Now, what impact will he have on their roster?

Nova fans had become used to finishing the season in the NCAA Tournament. For the past seven years under Jay Wright they had done just that. And then last year they plummeted to 13-19 (5-13), and then found out after the season was over that their two star juniors – Dominic Cheek and Maalik Wayns – were headed for the NBA. This gutted an already thin back court. Cheek and Wayns both played 75% of the team’s minutes.

Chennault played a similar role as a sophomore for the Demon Deacons. He ran the point and played 75.5% of the minutes. The only point guards Villanova has on the roster are 6-3 sophomore Ty Johnson (combo guard) and 6-4 true freshman Ryan Arcidiacono, who is highly touted but missed most of his senior year with an injury.
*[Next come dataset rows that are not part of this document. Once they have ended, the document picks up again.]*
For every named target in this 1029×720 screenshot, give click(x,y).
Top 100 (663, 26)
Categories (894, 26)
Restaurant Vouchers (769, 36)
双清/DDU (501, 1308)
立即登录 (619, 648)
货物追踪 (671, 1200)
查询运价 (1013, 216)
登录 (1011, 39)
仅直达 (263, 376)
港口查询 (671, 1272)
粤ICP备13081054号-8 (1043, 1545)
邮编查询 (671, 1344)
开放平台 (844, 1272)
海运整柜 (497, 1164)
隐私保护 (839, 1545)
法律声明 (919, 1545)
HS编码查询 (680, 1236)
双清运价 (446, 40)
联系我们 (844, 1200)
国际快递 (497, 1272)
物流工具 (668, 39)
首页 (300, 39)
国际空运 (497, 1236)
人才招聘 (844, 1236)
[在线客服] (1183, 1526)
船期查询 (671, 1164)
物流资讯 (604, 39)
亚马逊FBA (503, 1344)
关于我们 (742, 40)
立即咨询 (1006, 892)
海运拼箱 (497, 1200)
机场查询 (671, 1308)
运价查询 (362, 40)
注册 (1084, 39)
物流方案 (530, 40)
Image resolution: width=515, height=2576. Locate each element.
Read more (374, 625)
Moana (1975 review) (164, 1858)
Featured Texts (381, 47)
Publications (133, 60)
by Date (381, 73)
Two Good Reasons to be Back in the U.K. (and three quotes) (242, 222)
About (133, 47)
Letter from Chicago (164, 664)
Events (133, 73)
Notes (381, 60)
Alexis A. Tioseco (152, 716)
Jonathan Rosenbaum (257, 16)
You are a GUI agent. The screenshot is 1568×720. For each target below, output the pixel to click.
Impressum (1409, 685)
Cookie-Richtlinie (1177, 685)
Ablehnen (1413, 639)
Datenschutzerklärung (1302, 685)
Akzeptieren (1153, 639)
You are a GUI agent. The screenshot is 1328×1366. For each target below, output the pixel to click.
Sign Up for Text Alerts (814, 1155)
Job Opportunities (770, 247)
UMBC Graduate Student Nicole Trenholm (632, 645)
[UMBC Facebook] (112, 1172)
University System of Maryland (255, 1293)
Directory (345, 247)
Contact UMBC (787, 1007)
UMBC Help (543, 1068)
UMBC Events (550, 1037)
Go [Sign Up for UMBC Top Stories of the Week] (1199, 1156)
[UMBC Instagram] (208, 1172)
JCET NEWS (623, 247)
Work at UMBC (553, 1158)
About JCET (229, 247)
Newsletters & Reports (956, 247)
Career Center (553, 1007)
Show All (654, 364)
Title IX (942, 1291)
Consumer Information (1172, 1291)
A 3* recruit out of high school, Chennault played a limited role as a freshman before starting as a sophomore. And both seasons he’s struggled. Even throwing out his freshman numbers and focusing on his sophomore stats, Chennault has a lot of work to do if he’s to help out Villanova. He has no outside shot to speak of (25% 3-point shooter), struggles making 2s (43.7%) and is below average from the line (64.8%). He does draw fouls at a decent clip (4.0 per 40 minutes) but even there he was only better than one starter for Villanova. These offensive struggles diminish the allure of multiple point guard sets since Chennault really isn’t much of a threat to score. His 9.0 ppg were due to volume, as his offensive rating was poor (90.0). Defenses can sag off of him and dare him to shoot.

From a ballhandling perspective, his assist rate (20.9) was slightly behind Ty Johnson, while his turnover rate (20.1) – though poor – was much better than Johnson’s. Neither Chennault nor Johnson compare favorably with Maalik Wayns.

So what to expect from Chennault? If he’s running the team that is probably not a good sign. His ideal role would be contributing off the bench and helping to mentor Arcidiacono, who is the future (and potentially present) point guard for the Wildcats.